● WHAT TO WORK ON
Check every line of the data below for "ورزشی". Copy each one that has it.

Transcribed page contents:
- - - -
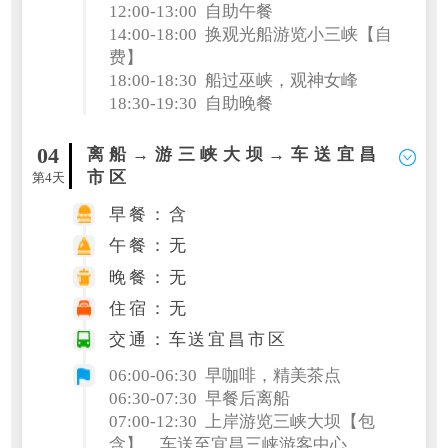
12:00-13:00 自助午餐
14:00-18:00 换观光船游览小三峡【自
费】
18:00-18:30 船过巫峡，观神女峰
18:30-19:30 自助晚餐
04
离船→游三峡大坝→车送宜昌
市区
第4天
早餐：含
午餐：无
晚餐：无
住宿：无
交通：车送宜昌市区
06:00-06:30 早咖啡，精美茶点
06:30-07:30 早餐后离船
07:00-12:30 上岸游览三峡大坝【包
含】，车送至宜昌三峡游客中心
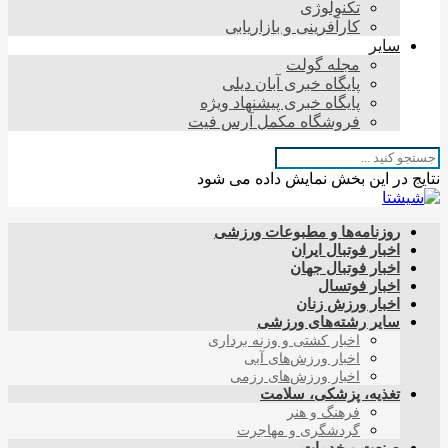
تکنولوژی
کارآفرینی و بازاریابی
سایر
مجله گولت
پایگاه خبری آبان دیلی
پایگاه خبری پیشنهاد ویژه
فروشگاه مکمل آرس فیت
نتایج در این بخش نمایش داده می شود
روزنامه‌ها و مطبوعات ورزشی
اخبار فوتبال ایران
اخبار فوتبال جهان
اخبار فوتسال
اخبار ورزش زنان
سایر رشته‌های ورزشی
اخبار کشتی و وزنه برداری
اخبار ورزش‌های آبی
اخبار ورزش‌های رزمی
تغذیه، پزشکی، سلامت
فرهنگ و هنر
گردشگری و مهاجرت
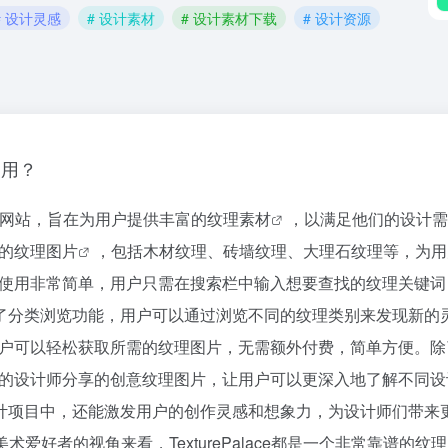
# 设计灵感
# 设计素材
# 设计素材下载
# 设计资源
使用？
网站，旨在为用户提供丰富的纹理
素材
，以满足他们的设计需
型的
纹理图片
，包括木材纹理、砖墙纹理、大理石纹理等，为用
ace上使用非常简单，用户只需在搜索栏中输入想要查找的纹理关键
了分类浏览功能，用户可以通过浏览不同的纹理类别来发现新的
服务，用户可以轻松获取所需的纹理图片，无需额外付费，简单方便。
供了专业的设计师分享的创意纹理图片，让用户可以更深入地了解不同
计项目中，还能激发用户的创作灵感和想象力，为设计师们带来
爱好者的视角来看，TexturePalace都是一个非常靠谱的纹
- - - -
● ANSWER TO THE EXERCISE
روزنامه‌ها و مطبوعات ورزشی
سایر رشته‌های ورزشی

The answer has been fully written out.